The Memorial at Fifty: Scheffler Chasing a Three-Peat Nobody Has Managed Since Stricker

The Memorial at Fifty: Scheffler Chasing a Three-Peat Nobody Has Managed Since Stricker
Photo: Photo by Andrew Shelley on Unsplash

Jack Nicklaus’s tournament turns fifty this week, and it is doing so with a leaderboard threat that would have pleased the host in his own playing days. Scottie Scheffler arrives at Muirfield Village as the two-time defending champion, and he is trying to do something that has not been done on the PGA Tour in fifteen years. Win the Memorial again and he becomes the first player since Steve Stricker took three straight John Deere Classics from 2009 to 2011 to win the same event in three consecutive seasons. The last man to manage it at this particular event was Tiger Woods, who went back-to-back at the turn of the century and remains, with Scheffler, one of only two repeat winners in the tournament’s history.

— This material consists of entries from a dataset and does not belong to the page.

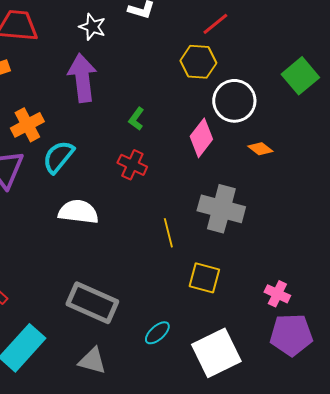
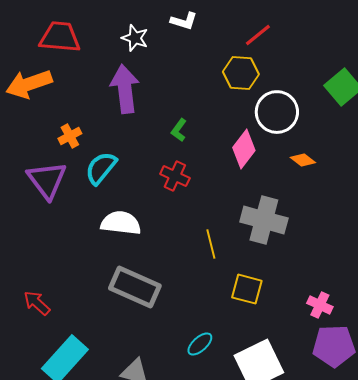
orange cross: (27, 125) -> (70, 136), size x0.7
gray rectangle: (92, 303) -> (135, 287), moved

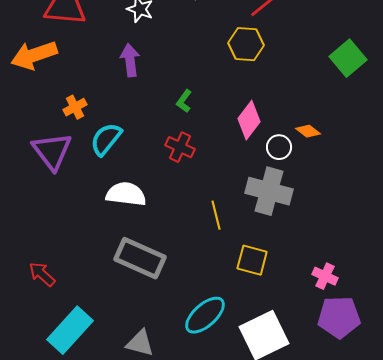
purple arrow: (125, 89) -> (130, 60), size x0.7
white circle: (277, 112) -> (279, 147), moved, size x0.6
cyan ellipse: (200, 344) -> (205, 315), size x1.6

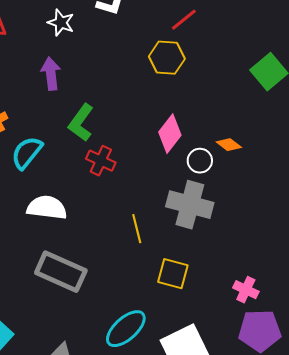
green L-shape: (184, 101) -> (81, 123), moved, size x1.6

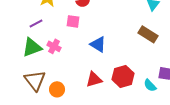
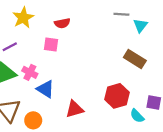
blue triangle: (98, 44) -> (45, 89), moved
red hexagon: (123, 76) -> (117, 96), moved

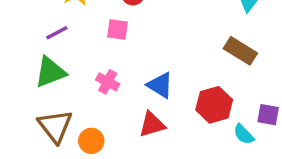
pink cross: (30, 72) -> (108, 82), moved
blue triangle: (45, 89) -> (160, 85), moved

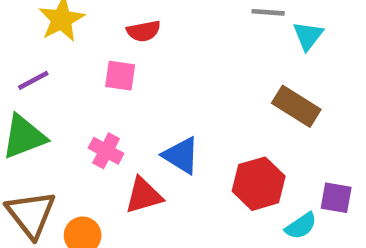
red triangle: (152, 124) -> (144, 195), moved
cyan semicircle: (244, 134) -> (301, 226), turned -80

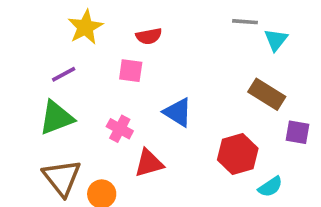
blue triangle: (181, 156) -> (178, 112), moved
purple square: (336, 198) -> (298, 132), moved

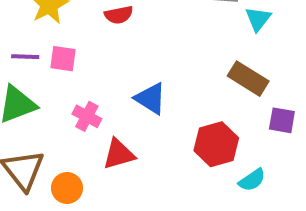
pink square: (131, 71) -> (63, 59), moved
purple line: (64, 74) -> (25, 57), turned 30

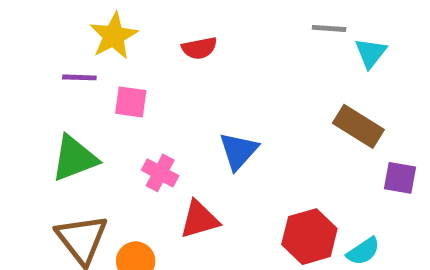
purple line: (25, 57) -> (79, 77), moved
blue triangle: (151, 98) -> (238, 151), turned 40
red hexagon: (216, 144) -> (309, 237), moved

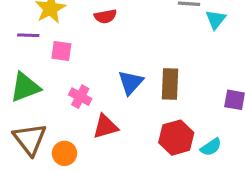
brown rectangle: (358, 126) -> (170, 84), moved, turned 60

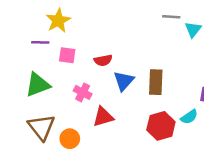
red semicircle: (105, 16) -> (103, 60), moved
cyan semicircle: (211, 147) -> (189, 117), moved

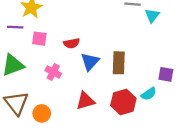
red triangle: (103, 117) -> (85, 101), moved

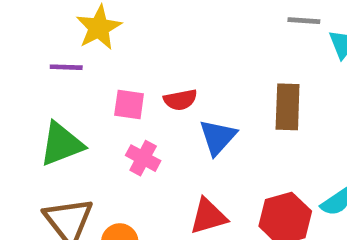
pink square: (39, 39) -> (129, 104), moved
brown rectangle: (119, 63) -> (288, 107), moved

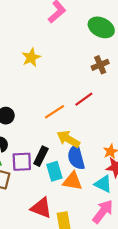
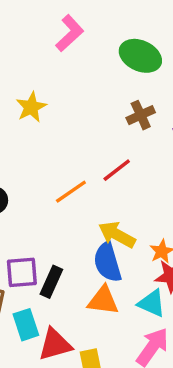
yellow arrow: (68, 139) -> (117, 235), moved
black rectangle: (41, 156) -> (51, 282), moved
cyan rectangle: (54, 171) -> (26, 325), moved
red triangle: (41, 208) -> (55, 345), turned -35

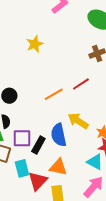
blue semicircle: (108, 262) -> (59, 135), moved
orange triangle: (103, 300) -> (58, 167), moved
red triangle: (55, 345) -> (38, 181), turned -35

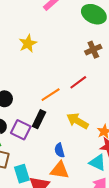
blue semicircle: (59, 135) -> (59, 150), moved, size x0.6
purple square: (22, 138) -> (21, 130), moved, turned 30
black rectangle: (38, 145) -> (39, 119), moved

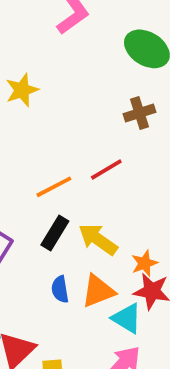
black rectangle: (39, 119) -> (55, 233), moved
orange triangle: (60, 170) -> (98, 291), moved, turned -36

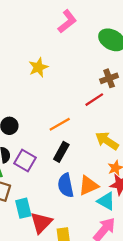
red line: (106, 170) -> (94, 100), moved
yellow arrow: (98, 239) -> (107, 141), moved
blue semicircle: (60, 289) -> (66, 185), size x1.5

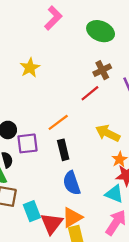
black rectangle: (61, 152) -> (63, 150), turned -36
purple square: (25, 161) -> (28, 143), moved, turned -30
orange triangle: (88, 186) -> (72, 217), moved

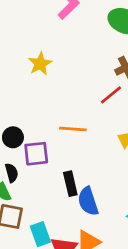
orange line: (58, 122) -> (73, 129), turned 40
black rectangle: (63, 150) -> (70, 184), moved

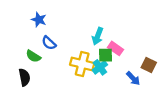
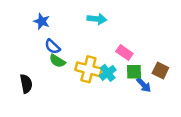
cyan arrow: (98, 36) -> (97, 19), moved, turned -105
green square: (105, 55) -> (134, 72), moved
green semicircle: (33, 56) -> (57, 61), moved

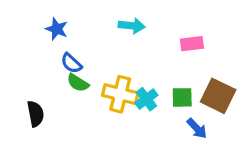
pink rectangle: (124, 53) -> (192, 44), moved, turned -42
brown square: (160, 70) -> (218, 96), size x1.5
blue arrow: (144, 85) -> (197, 128), moved

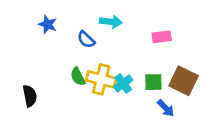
blue semicircle: (71, 63) -> (86, 40), moved
green semicircle: (78, 83) -> (78, 77), moved, turned 30

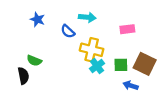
green semicircle: (78, 77) -> (34, 61), moved, turned -40
yellow cross: (101, 79) -> (92, 50), moved
blue arrow: (166, 108) -> (131, 85), turned 152

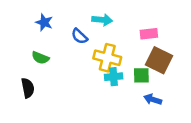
green semicircle: (34, 61) -> (40, 58), moved
brown square: (145, 64) -> (159, 60), moved
cyan cross: (97, 66) -> (114, 77), turned 32

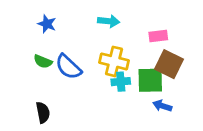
blue semicircle: (79, 36) -> (68, 67), moved, size x1.5
green square: (141, 75) -> (150, 80), size x1.5
black semicircle: (28, 88) -> (43, 112), moved

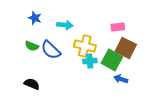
cyan arrow: (109, 21) -> (65, 25), moved
green square: (150, 80) -> (112, 60), turned 30
black semicircle: (43, 112) -> (32, 84), turned -56

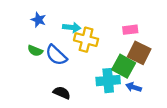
yellow cross: (85, 46) -> (86, 40), moved
cyan cross: (90, 61) -> (108, 81), moved, size x1.5
black semicircle: (32, 84) -> (62, 93), moved

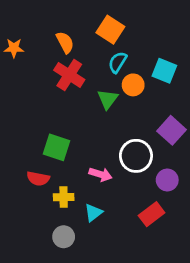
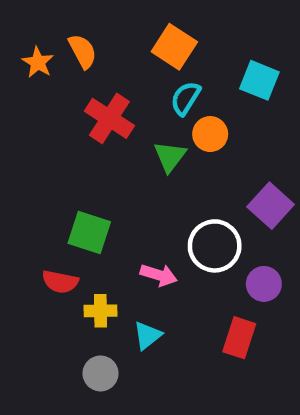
orange semicircle: (65, 42) -> (83, 51), moved
orange star: (14, 48) -> (38, 62), moved, turned 30
cyan square: (164, 71) -> (259, 80), moved
red rectangle: (152, 214) -> (239, 338), turned -35

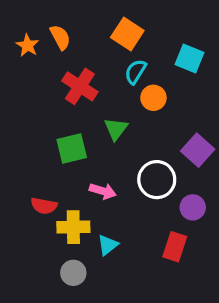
green triangle: (170, 156) -> (116, 129), moved
green square: (89, 232) -> (72, 149), moved, turned -32
pink arrow: (159, 275) -> (103, 191), moved
yellow cross: (101, 311) -> (73, 227), size x1.4

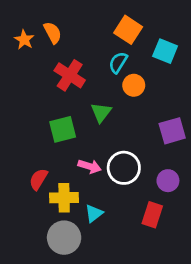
orange square: (127, 34) -> (128, 30), moved
purple square: (198, 150) -> (172, 131), turned 32
white circle: (157, 180) -> (124, 168), moved
red semicircle: (44, 206) -> (38, 179), turned 110
gray circle: (73, 273) -> (64, 238), size x1.5

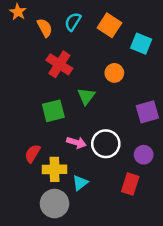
orange star: (24, 40) -> (18, 12), moved
cyan semicircle: (118, 63) -> (73, 22), moved

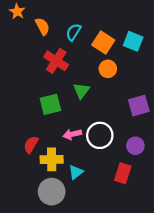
cyan semicircle: (73, 22) -> (73, 32), moved
orange square: (109, 25) -> (103, 42), moved
pink arrow: (76, 143) -> (72, 134), turned 150

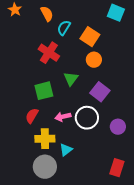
orange semicircle: (42, 26) -> (47, 14), moved
cyan square: (133, 41) -> (116, 13), moved
purple square: (139, 106) -> (100, 92), moved, turned -36
red semicircle: (31, 145) -> (32, 116), moved
red rectangle: (123, 173) -> (117, 168), moved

Why Muirfield Village suits him

Scheffler’s relationship with this golf course has become the kind of thing that no longer surprises anyone. Last year he won by four, made a single bogey across the final forty holes, and turned what is meant to be one of the hardest tests on the calendar into a procession. Muirfield Village is a second-shot course in the truest sense. The fairways are gettable, but the greens are small, fast and pitched in ways that punish an approach landing on the wrong tier, and the par-fours ask for a player who can flight an iron to a precise number under pressure. That is, more or less, a description of Scheffler’s entire game. A course that rewards control of the second shot above all else is going to keep handing him trophies until somebody finds a way to out-strike him over four days, and very few people have managed that lately.

The setup will be as demanding as ever. The Nicklaus and Desmond Muirhead design measures a touch over 7,500 yards at par seventy-two, and the host has never been shy about letting the rough grow and the greens firm up until the scoring resembles a major more than a regular Tour stop. Tom Lehman’s seventy-two-hole record of 268, set back in 1994, has stood for more than thirty years, which tells its own story about how rarely this course gives itself up.

The men trying to stop him

The field that has assembled to deny the three-peat is the strongest non-major gathering of the spring, as a seventh signature event of eight ought to be. Rory McIlroy is back at the Memorial for the first time since 2024, which is itself a small story. He had put together four straight top-twenty finishes here before skipping last year, and his best result, a tie for fourth, dates all the way back to 2016. A win has never quite happened for him at a course he plainly respects, and a player in the form he has carried through this season will fancy his chances of fixing that.

Behind McIlroy sit the two men who have arguably been the story of 2026. Cameron Young and Matt Fitzpatrick, second and third in the FedExCup, have five wins between them this year and are teeing it up for the first time since the PGA Championship. Ludvig Aberg arrives with a spring that has produced only one finish outside the top twenty in nine starts, a run of consistency that usually precedes a win rather than following one. And then there is Russell Henley, who walks in fresh off stealing the Charles Schwab Challenge from Eric Cole with four closing birdies, and who finished fifth here a year ago. A player striking it the way Henley is at the moment does not stop being dangerous because the venue has changed.

The supporting cast and the storylines

The sponsor invitations carry their own interest. Tony Finau, who has five top-fifteen results in nine Memorial starts, returns alongside Patrick Rodgers and two former champions in Billy Horschel and Matt Kuchar. There is also a homecoming worth marking. Aaron Rai makes his first start since lifting the Wanamaker Trophy at the PGA Championship, and the question of how a first-time major winner settles back into a normal week is always one of the quieter pleasures of the schedule.

Eric Cole, for his part, gets a small reward for a painful Sunday. His playoff loss at Colonial still nudged him into the Aon Swing 5 and earned him a place in his first signature event of the season, which is a reminder that the modern Tour does occasionally soften a hard week with a soft landing.

The tournament begins on Thursday, with the weekend coverage running across Golf Channel and CBS. The smart expectation is that Scheffler will be somewhere near the top of it again, because that is what he does here. The more interesting question is whether anyone in a very deep field has the iron play to stand on the small greens of Muirfield Village and refuse to blink. Somebody eventually will. Whether it happens on the week the tournament turns fifty is the only thing worth tuning in to find out.